Manuel Tamayo y Baus

 


Hablaremos aquí de un dramaturgo que nos gusta mucho y nos cae extremadamente simpático: Tamayo, poco representado hoy, porque vivimos en una época de tremendas injusticias.

          Tamayo empezó como todos: adaptando obras extranjeras. Hizo una Juana de Arco (1847) —arreglando La doncella de Orleans, de Schiller—, que está muy bien. Hay que decir en su favor que Tamayo era hijo de actores y conocía el teatro desde dentro, lo que le dio una clara ventaja sobre otros dramaturgos de origen más intelectual y, por ende, más torpe a la hora de entender el arte escénico. El caso era que su formación le obligaba no solo a ser dramaturgo, sino a ser uno muy bueno: lo contrario hubiera sido hacer un ridículo pasmoso.

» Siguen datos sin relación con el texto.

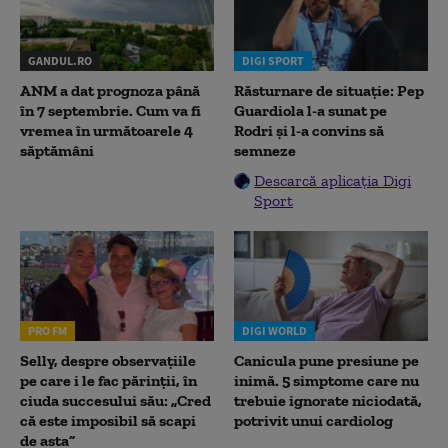
GANDUL.RO
DIGI SPORT
ANM a dat prognoza până
Răsturnare de situație: Pep
în 7 septembrie. Cum va fi
Guardiola l-a sunat pe
vremea în următoarele 4
Rodri și l-a convins să
săptămâni
semneze
Descarcă aplicația Digi
Sport
PRO FM
DIGI WORLD
Selly, despre observațiile
Canicula pune presiune pe
pe care i le fac părinții, în
inimă. 5 simptome care nu
ciuda succesului său: „Cred
trebuie ignorate niciodată,
că este imposibil să scapi
potrivit unui cardiolog
de asta”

          Manolito cumplió. En 1853 estrenó Virginia. De esta obra se dan opiniones encontradas que ahora expondremos. También hubo sobre ella opiniones no encontradas, pero ésas, como no se han encontrado, no se las podemos exponer. Se dijo que era la mejor tragedia clasicista española del siglo xix y también que era malísima y pretenciosa. ¿Qué quieren que les digamos? A nosotros nos gusta. El autor sabe compaginar seriedad neoclasicista y pasión romántica, consiguiendo un producto que nos parece bastante mejor que otras muchas cosas más reputadas.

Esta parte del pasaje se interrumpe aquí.